The rivalry between Pat’s and Geno’s famous Philly cheesesteak shops is almost as historic as The Liberty Bell. Both are located at “cheesesteak corner” in South Philadelphia (at 9th Street and East Passyunk Avenue). East Passyunk is a vibrant and lively neighborhood with many chef-owned restaurants, shops and the famous “Singing Fountain” (which plays everything from old-school Sinatra to modern pop). But “the Ave” needed something for kids – so Michelle Gillen-Doobrajh and her husband opened Tildie’s Toy Box last summer.

“I was tired of visiting big-box stores where the toy selection focuses on the media and encourages gender stereotypes,” Michelle explains. “Personally, I don’t like to shop online – I prefer to see and hold an item before I buy it, and I think that’s so important with toys. Customers want to know what they’re buying is good quality, worth the money, and will actually add value to their child’s life.” Michelle carefully chooses her product mix based on these criteria, emphasizing toys that are tech-free, gender neutral, and encourage imagination, creativity and exploration.

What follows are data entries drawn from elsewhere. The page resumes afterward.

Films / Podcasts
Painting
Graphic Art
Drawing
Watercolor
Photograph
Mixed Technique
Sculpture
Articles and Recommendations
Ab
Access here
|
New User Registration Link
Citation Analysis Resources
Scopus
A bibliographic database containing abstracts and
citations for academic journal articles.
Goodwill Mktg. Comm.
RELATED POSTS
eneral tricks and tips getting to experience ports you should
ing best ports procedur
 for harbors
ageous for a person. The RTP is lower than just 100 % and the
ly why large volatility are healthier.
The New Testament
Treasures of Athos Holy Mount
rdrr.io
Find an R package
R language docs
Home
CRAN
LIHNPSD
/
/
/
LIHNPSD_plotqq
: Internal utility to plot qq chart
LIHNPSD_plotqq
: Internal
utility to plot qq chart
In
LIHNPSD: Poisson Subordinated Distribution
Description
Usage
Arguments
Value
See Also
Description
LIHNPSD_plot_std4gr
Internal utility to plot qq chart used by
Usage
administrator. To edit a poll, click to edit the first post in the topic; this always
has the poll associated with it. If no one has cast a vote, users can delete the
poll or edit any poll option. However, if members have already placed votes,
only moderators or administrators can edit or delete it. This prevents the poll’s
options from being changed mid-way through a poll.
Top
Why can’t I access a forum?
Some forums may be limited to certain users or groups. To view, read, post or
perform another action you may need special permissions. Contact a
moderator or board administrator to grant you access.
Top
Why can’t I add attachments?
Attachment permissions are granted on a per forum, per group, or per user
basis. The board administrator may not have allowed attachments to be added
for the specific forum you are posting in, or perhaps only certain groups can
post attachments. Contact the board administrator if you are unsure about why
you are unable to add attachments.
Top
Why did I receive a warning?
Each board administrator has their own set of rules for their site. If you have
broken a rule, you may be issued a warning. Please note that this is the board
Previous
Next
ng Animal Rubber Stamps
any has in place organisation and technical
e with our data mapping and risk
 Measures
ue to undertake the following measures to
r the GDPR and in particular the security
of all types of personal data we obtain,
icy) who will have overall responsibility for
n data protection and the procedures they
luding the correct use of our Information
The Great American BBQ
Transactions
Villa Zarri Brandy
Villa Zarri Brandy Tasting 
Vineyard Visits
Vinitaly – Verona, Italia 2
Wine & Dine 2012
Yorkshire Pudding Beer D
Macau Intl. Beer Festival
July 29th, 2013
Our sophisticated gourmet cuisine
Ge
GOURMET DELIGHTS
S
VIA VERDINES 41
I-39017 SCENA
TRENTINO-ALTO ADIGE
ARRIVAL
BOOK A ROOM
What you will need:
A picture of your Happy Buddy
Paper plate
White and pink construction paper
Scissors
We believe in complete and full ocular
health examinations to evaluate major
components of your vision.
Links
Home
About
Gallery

Even more important, the store is fun, she says. “We try to make everyone that comes through our door feel special and welcome. We remember our local customers by name and greet everyone with a smile.”

Customers (and kids) are encouraged to interact with the toys before purchasing. There are lots of events and festivals on the avenue, during which Tildie’s hosts fun activities for the neighborhood kids. “I think the best toy store not only excites kids, but makes adults feel like kids again, too!”

the Kids Shop at Please Touch Museum
4231 Avenue of the Republic | Fairmount Park |pleasetouchmuseum.org

In 1876, 10 million people traveled to Philadelphia’s Fairmount Park – one of the world’s largest urban green spaces – for the nation’s Centennial celebration. Memorial Hall, now a National Historic Landmark, was constructed as an art gallery for the Centennial, and later became home to the Philadelphia Museum of Art. In 2008, Memorial Hall underwent extensive renovations and became the new home of the Please Touch Museum – one of the country’s premier children’s museums, designed for ages 7 and under, but really, fun for kids of any age. 

Of course, it has a museum store – and in this case, it’s a toy store! the Kids Shop at Please Touch Museum is “designed to help children learn through play; build on hands-on learning that happens in exhibits; showcase new and timeless children’s books, classic games, creative puzzles, special holiday gifts, souvenirs and more.” The curated collection of toys is expert-approved by the museum’s educators and play experts.

“We consider the Kids Shop the last exhibit of the day,” says store director Wineska Diaz. “We want the shopping experience to be just as thoughtful and exciting as the rest of the museum.” The store features a reading/drawing corner with bean bag chairs and a kid-size table where kids can draw a picture of their favorite part of the museum. “It offers a quiet place to decompress after a busy day. The kids love it and the photos are adorable!” Museum admission is not required to shop the store, and proceeds support programming and exhibits.

Please Touch Museum features morew than 25,000 toys – mostly manufactured after 1945 – in six interactive exhibit zones across 157,000 square feet. Exhibits include a replica of the Statue of Liberty’s arm and torch made from toys, a 1908 carousel, and a Space Station filed with three decades of Star Wars toys. Activities include performances at the Story Castle, journeys through a rainbow tunnel, dress-up like a purple crayon, and more.